The series is a collaboration between the Tribeca Film Institute and the American Library Association. The North Regional Branch of Wake County Public Libraries hosts the series for the next six weeks.
The program opens with a look at blues and gospel music. The North Regional Library will screen part of Martin Scorseses documentary series “The Blues.” The film opens with John Lomax, who traveled the American South during the 1930s recording music.
“[Lomax] was one of the first American songcatchers. Ethnomusicologists before the term was invented,” said Jonathan Kramer, a teaching professor of Music and Arts Studies at North Carolina State University, about the program.

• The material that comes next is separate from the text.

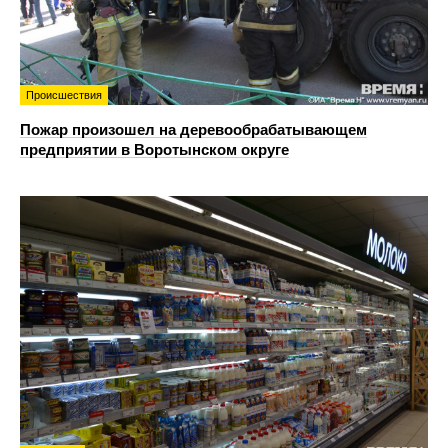
Происшествия
Пожар произошел на деревообрабатывающем
предприятии в Воротынском округе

Kramer continued, “He started his journeys around the South [with] sharecroppers, hearing about a bluesman in prison, bringing his trunkload of equipment into prison. His most famous find was Lead Belly.”
Lomax first recorded Lead Belly in prison in Louisiana. After Lead Belly was released from prison, Lomax helped Lead Belly start a career as a recording artist.
Alongside Scorses’s “Blues” documentary, America’s Music will also feature a screening of “Say Amen, Somebody,” a documentary of gospel music.
Thomas Dorsey is considered the inventor of modern gospel music. He was a bluesman who found religion, and he adapted blues music into gospel.
“When [Dorsey] first started using the energies and rhythms and harmonies of blues into his hymnals, into his Sunday morning services, he was criticized. ‘Why are you bringing the music of the juke joint and the honkey tonk into church?’ But the parishioners loved it and found that they could become ecstatic through this music that had previously been the dance music of Saturday night,” said Kramer.